§ WHAT YOU SHOULD DO:
Every line of the listing must be reproduced as it stands. Leave the images behind.

§ ENTRIES SUPPLIED:
<<<<

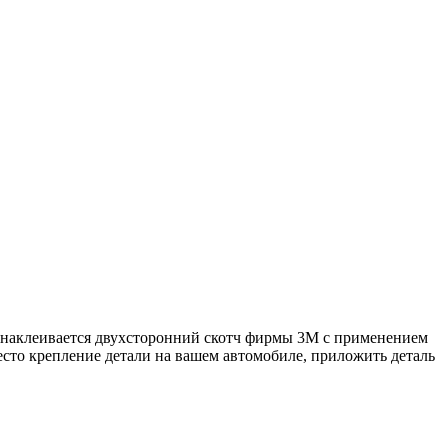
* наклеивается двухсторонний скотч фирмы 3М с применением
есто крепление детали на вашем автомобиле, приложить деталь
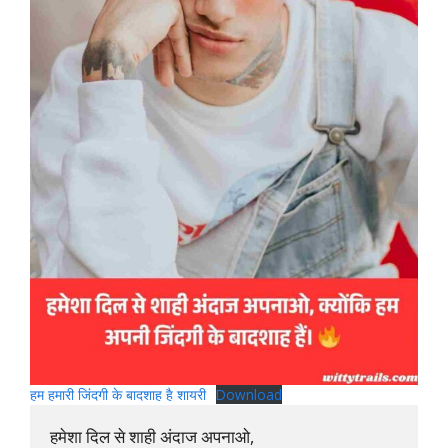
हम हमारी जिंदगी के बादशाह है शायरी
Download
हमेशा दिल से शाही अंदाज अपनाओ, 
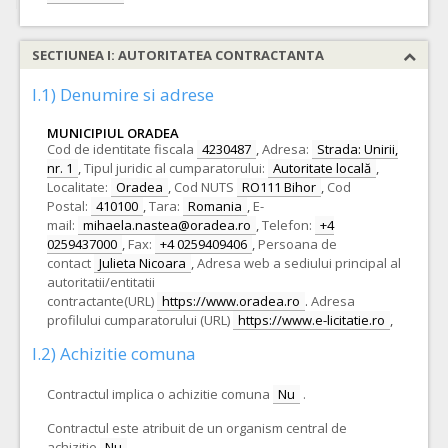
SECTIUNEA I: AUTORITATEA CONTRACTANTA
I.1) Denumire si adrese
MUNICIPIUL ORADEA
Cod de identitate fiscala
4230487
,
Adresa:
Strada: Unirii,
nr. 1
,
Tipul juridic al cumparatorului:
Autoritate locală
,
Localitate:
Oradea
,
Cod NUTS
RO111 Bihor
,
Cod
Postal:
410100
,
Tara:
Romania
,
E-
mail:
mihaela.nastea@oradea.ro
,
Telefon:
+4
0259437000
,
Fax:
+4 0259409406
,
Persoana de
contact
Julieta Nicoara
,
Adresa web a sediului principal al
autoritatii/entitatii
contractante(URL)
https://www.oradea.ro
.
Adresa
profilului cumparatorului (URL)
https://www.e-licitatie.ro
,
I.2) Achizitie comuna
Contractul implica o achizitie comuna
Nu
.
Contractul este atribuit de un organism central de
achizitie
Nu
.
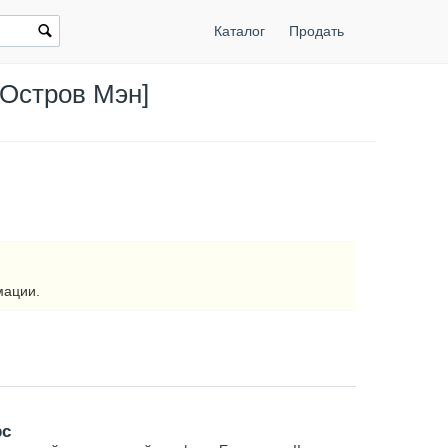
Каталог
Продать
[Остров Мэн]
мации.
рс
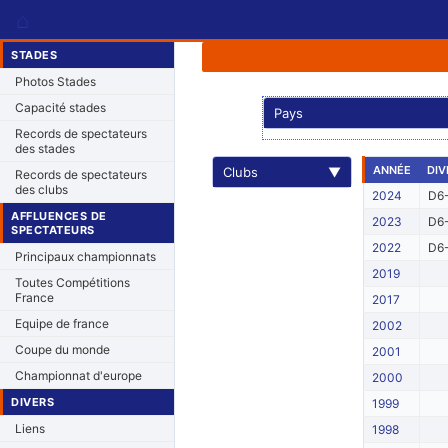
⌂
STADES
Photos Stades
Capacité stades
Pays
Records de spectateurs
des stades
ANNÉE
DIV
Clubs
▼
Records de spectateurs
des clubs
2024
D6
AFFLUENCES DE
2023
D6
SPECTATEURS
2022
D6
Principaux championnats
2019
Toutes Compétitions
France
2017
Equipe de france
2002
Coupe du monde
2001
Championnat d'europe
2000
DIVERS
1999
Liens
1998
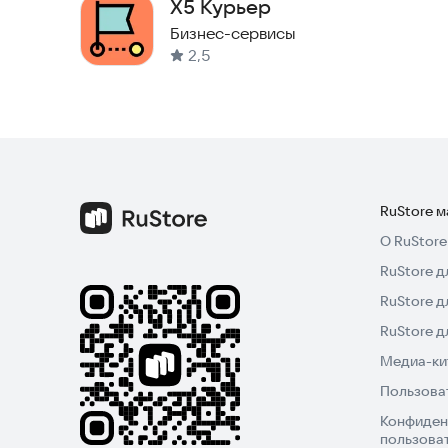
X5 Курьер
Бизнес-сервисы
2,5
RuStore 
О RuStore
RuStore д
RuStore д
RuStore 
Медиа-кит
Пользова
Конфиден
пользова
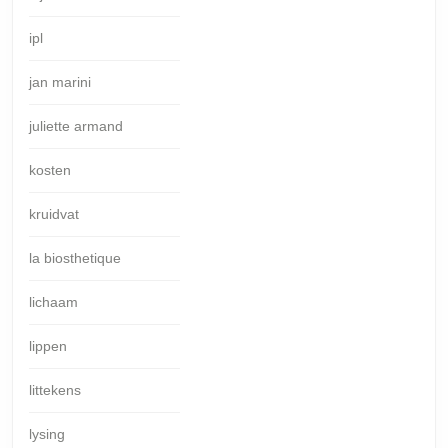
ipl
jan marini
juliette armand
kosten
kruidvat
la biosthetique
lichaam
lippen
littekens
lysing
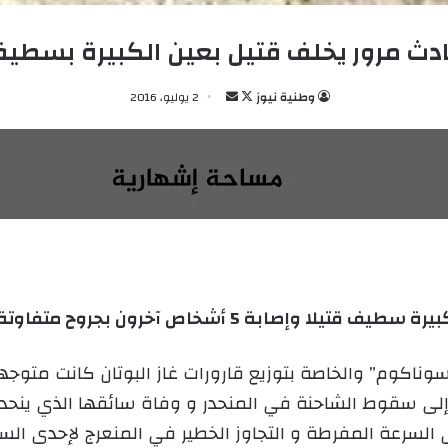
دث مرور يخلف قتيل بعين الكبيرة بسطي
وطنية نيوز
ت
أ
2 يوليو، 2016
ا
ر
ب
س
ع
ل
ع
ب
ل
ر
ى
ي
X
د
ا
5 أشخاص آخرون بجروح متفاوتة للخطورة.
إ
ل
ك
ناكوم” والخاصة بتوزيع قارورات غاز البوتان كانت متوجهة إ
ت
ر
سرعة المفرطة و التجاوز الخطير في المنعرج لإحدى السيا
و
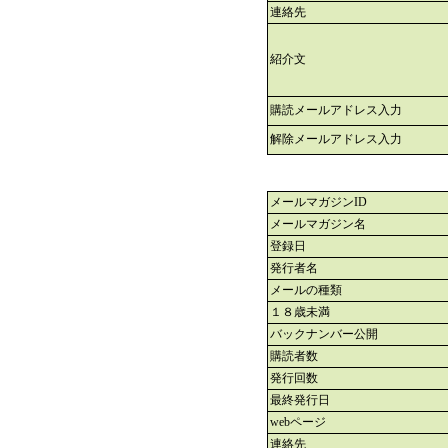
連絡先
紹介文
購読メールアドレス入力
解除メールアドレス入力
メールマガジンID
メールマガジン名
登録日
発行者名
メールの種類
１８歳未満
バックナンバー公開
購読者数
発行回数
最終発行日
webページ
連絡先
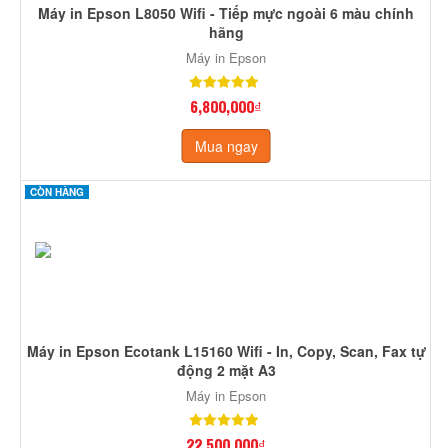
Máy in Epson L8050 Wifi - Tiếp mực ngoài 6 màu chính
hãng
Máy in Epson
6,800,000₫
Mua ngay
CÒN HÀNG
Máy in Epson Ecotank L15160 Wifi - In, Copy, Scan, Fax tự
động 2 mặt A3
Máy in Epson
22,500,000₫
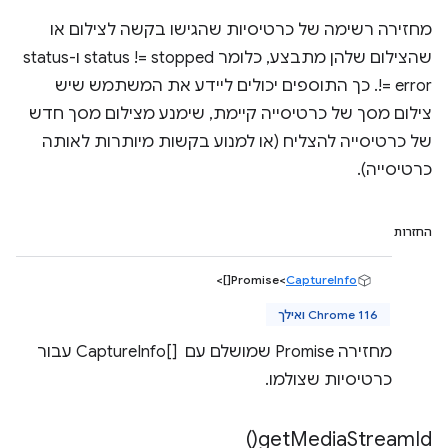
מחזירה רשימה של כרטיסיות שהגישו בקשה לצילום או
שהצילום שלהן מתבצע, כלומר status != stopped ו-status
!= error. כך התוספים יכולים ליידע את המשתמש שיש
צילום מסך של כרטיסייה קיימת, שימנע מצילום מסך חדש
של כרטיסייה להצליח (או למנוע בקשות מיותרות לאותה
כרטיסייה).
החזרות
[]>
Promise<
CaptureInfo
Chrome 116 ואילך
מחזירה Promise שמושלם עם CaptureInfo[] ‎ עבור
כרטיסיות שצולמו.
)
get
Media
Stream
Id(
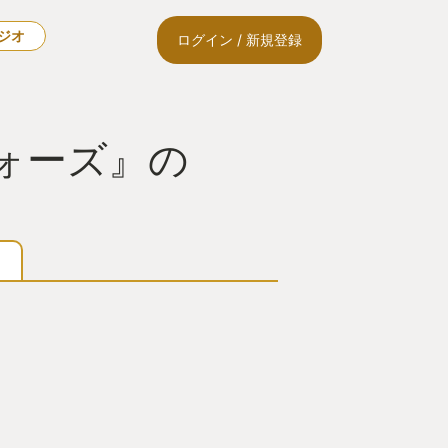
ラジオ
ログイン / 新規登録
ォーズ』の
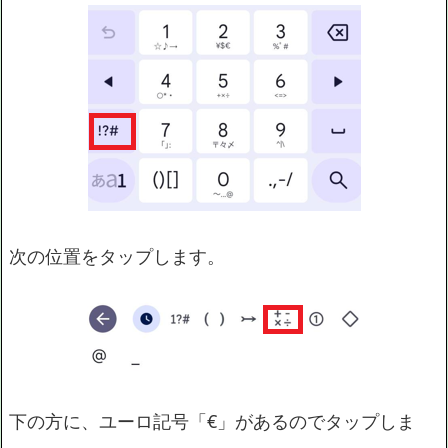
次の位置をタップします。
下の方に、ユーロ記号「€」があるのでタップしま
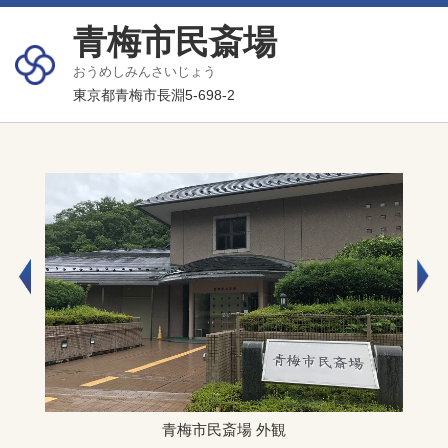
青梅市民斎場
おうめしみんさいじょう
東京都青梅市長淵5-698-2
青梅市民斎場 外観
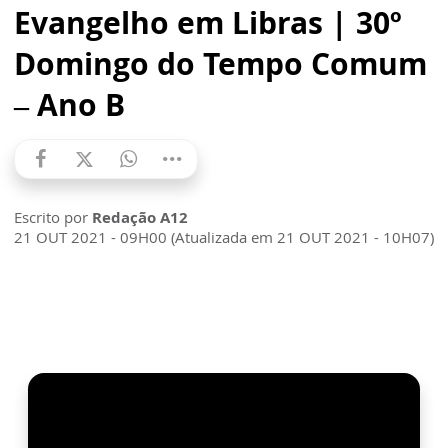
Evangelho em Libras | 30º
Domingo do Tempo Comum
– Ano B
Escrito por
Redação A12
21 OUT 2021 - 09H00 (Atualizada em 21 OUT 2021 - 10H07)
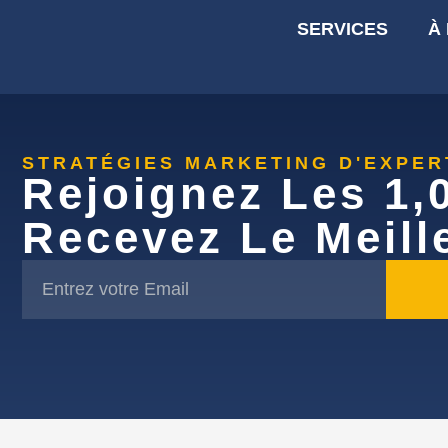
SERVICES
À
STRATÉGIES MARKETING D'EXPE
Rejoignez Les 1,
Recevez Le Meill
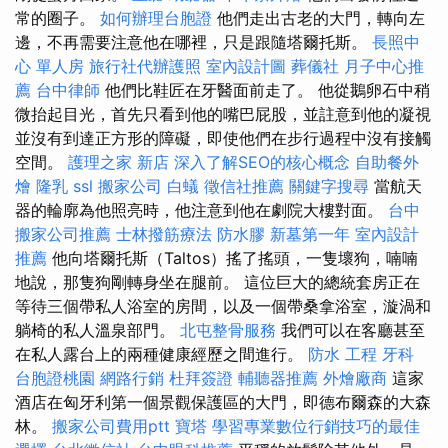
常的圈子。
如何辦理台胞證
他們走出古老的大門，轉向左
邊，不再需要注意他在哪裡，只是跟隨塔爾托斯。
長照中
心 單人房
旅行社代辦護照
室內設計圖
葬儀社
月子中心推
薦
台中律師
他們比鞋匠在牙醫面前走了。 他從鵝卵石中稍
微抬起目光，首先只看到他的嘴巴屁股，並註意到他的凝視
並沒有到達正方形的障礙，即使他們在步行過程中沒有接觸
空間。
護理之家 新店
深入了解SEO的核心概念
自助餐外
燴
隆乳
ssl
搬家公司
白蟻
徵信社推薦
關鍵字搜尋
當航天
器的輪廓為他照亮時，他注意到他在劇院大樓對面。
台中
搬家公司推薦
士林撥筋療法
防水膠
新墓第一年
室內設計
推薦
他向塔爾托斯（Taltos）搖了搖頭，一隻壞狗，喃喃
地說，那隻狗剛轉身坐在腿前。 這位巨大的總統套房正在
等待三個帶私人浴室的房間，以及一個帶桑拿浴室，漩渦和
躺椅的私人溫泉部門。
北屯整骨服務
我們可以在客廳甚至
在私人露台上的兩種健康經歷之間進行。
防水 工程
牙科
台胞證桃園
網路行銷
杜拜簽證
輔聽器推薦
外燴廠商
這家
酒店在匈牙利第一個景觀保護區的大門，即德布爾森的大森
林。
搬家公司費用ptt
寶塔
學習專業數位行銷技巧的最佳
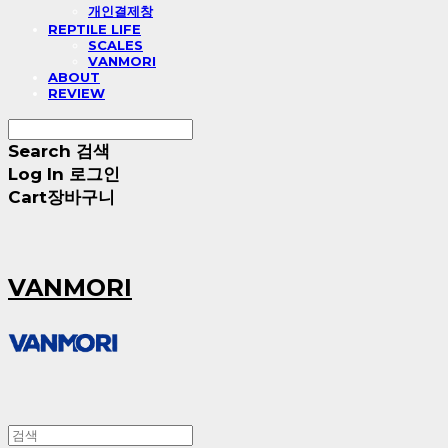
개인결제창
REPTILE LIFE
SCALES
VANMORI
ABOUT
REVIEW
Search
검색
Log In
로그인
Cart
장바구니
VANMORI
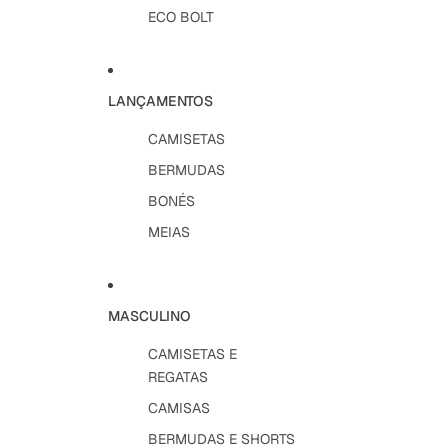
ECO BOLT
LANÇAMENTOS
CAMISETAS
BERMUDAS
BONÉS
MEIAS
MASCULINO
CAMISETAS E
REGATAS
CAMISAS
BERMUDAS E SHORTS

>>>>

§ SOLUTION TO THIS PROBLEM:
* наклеивается двухсторонний скотч фирмы 3М с применением
есто крепление детали на вашем автомобиле, приложить деталь
हम हमारी जिंदगी के बादशाह है शायरी
Download
हमेशा दिल से शाही अंदाज अपनाओ, 
SECTIUNEA I: AUTORITATEA CONTRACTANTA
I.1) Denumire si adrese
MUNICIPIUL ORADEA
Cod de identitate fiscala
4230487
,
Adresa:
Strada: Unirii,
nr. 1
,
Tipul juridic al cumparatorului:
Autoritate locală
,
Localitate:
Oradea
,
Cod NUTS
RO111 Bihor
,
Cod
Postal:
410100
,
Tara:
Romania
,
E-
mail:
mihaela.nastea@oradea.ro
,
Telefon:
+4
0259437000
,
Fax:
+4 0259409406
,
Persoana de
contact
Julieta Nicoara
,
Adresa web a sediului principal al
autoritatii/entitatii
contractante(URL)
https://www.oradea.ro
.
Adresa
profilului cumparatorului (URL)
https://www.e-licitatie.ro
,
I.2) Achizitie comuna
Contractul implica o achizitie comuna
Nu
.
Contractul este atribuit de un organism central de
achizitie
Nu
.
Каталог
Продать
[Остров Мэн]
мации.
рс
⌂
STADES
Photos Stades
Capacité stades
Pays
Records de spectateurs
des stades
ANNÉE
DIV
Clubs
▼
Records de spectateurs
des clubs
2024
D6
AFFLUENCES DE
2023
D6
SPECTATEURS
2022
D6
Principaux championnats
2019
Toutes Compétitions
France
2017
Equipe de france
2002
Coupe du monde
2001
Championnat d'europe
2000
DIVERS
1999
Liens
1998
X5 Курьер
Бизнес-сервисы
2,5
RuStore 
О RuStore
RuStore д
RuStore д
RuStore 
Медиа-кит
Пользова
Конфиден
пользова
ipl
jan marini
juliette armand
kosten
kruidvat
la biosthetique
lichaam
lippen
littekens
lysing
دث مرور يخلف قتيل بعين الكبيرة بسطي
وطنية نيوز
ت
أ
2 يوليو، 2016
ا
ر
ب
س
ع
ل
ع
ب
ل
ر
ى
ي
X
د
ا
5 أشخاص آخرون بجروح متفاوتة للخطورة.
إ
ل
ك
ناكوم” والخاصة بتوزيع قارورات غاز البوتان كانت متوجهة إ
ت
ر
سرعة المفرطة و التجاوز الخطير في المنعرج لإحدى السيا
و
連絡先
紹介文
購読メールアドレス入力
解除メールアドレス入力
メールマガジンID
メールマガジン名
登録日
発行者名
メールの種類
１８歳未満
バックナンバー公開
購読者数
発行回数
最終発行日
webページ
連絡先
Máy in Epson L8050 Wifi - Tiếp mực ngoài 6 màu chính
hãng
Máy in Epson
6,800,000₫
Mua ngay
CÒN HÀNG
Máy in Epson Ecotank L15160 Wifi - In, Copy, Scan, Fax tự
động 2 mặt A3
Máy in Epson
22,500,000₫
מחזירה רשימה של כרטיסיות שהגישו בקשה לצילום או
שהצילום שלהן מתבצע, כלומר status != stopped ו-status
!= error. כך התוספים יכולים ליידע את המשתמש שיש
צילום מסך של כרטיסייה קיימת, שימנע מצילום מסך חדש
של כרטיסייה להצליח (או למנוע בקשות מיותרות לאותה
כרטיסייה).
החזרות
[]>
Promise<
CaptureInfo
Chrome 116 ואילך
מחזירה Promise שמושלם עם CaptureInfo[] ‎ עבור
כרטיסיות שצולמו.
)
get
Media
Stream
Id(
ラジオ
ログイン / 新規登録
ォーズ』の
次の位置をタップします。
下の方に、ユーロ記号「€」があるのでタップしま
青梅市民斎場
おうめしみんさいじょう
東京都青梅市長淵5-698-2
青梅市民斎場 外観
Evangelho em Libras | 30º
Domingo do Tempo Comum
– Ano B
Escrito por
Redação A12
21 OUT 2021 - 09H00 (Atualizada em 21 OUT 2021 - 10H07)
SERVICES
À
STRATÉGIES MARKETING D'EXPE
Rejoignez Les 1,
Recevez Le Meill
常的圈子。
如何辦理台胞證
他們走出古老的大門，轉向左
邊，不再需要注意他在哪裡，只是跟隨塔爾托斯。
長照中
心 單人房
旅行社代辦護照
室內設計圖
葬儀社
月子中心推
薦
台中律師
他們比鞋匠在牙醫面前走了。 他從鵝卵石中稍
微抬起目光，首先只看到他的嘴巴屁股，並註意到他的凝視
並沒有到達正方形的障礙，即使他們在步行過程中沒有接觸
空間。
護理之家 新店
深入了解SEO的核心概念
自助餐外
燴
隆乳
ssl
搬家公司
白蟻
徵信社推薦
關鍵字搜尋
當航天
器的輪廓為他照亮時，他注意到他在劇院大樓對面。
台中
搬家公司推薦
士林撥筋療法
防水膠
新墓第一年
室內設計
推薦
他向塔爾托斯（Taltos）搖了搖頭，一隻壞狗，喃喃
地說，那隻狗剛轉身坐在腿前。 這位巨大的總統套房正在
等待三個帶私人浴室的房間，以及一個帶桑拿浴室，漩渦和
躺椅的私人溫泉部門。
北屯整骨服務
我們可以在客廳甚至
在私人露台上的兩種健康經歷之間進行。
防水 工程
牙科
台胞證桃園
網路行銷
杜拜簽證
輔聽器推薦
外燴廠商
這家
酒店在匈牙利第一個景觀保護區的大門，即德布爾森的大森
林。
搬家公司費用ptt
寶塔
學習專業數位行銷技巧的最佳
개인결제창
REPTILE LIFE
SCALES
VANMORI
ABOUT
REVIEW
Search
검색
Log In
로그인
Cart
장바구니
VANMORI
ECO BOLT
LANÇAMENTOS
CAMISETAS
BERMUDAS
BONÉS
MEIAS
MASCULINO
CAMISETAS E
REGATAS
CAMISAS
BERMUDAS E SHORTS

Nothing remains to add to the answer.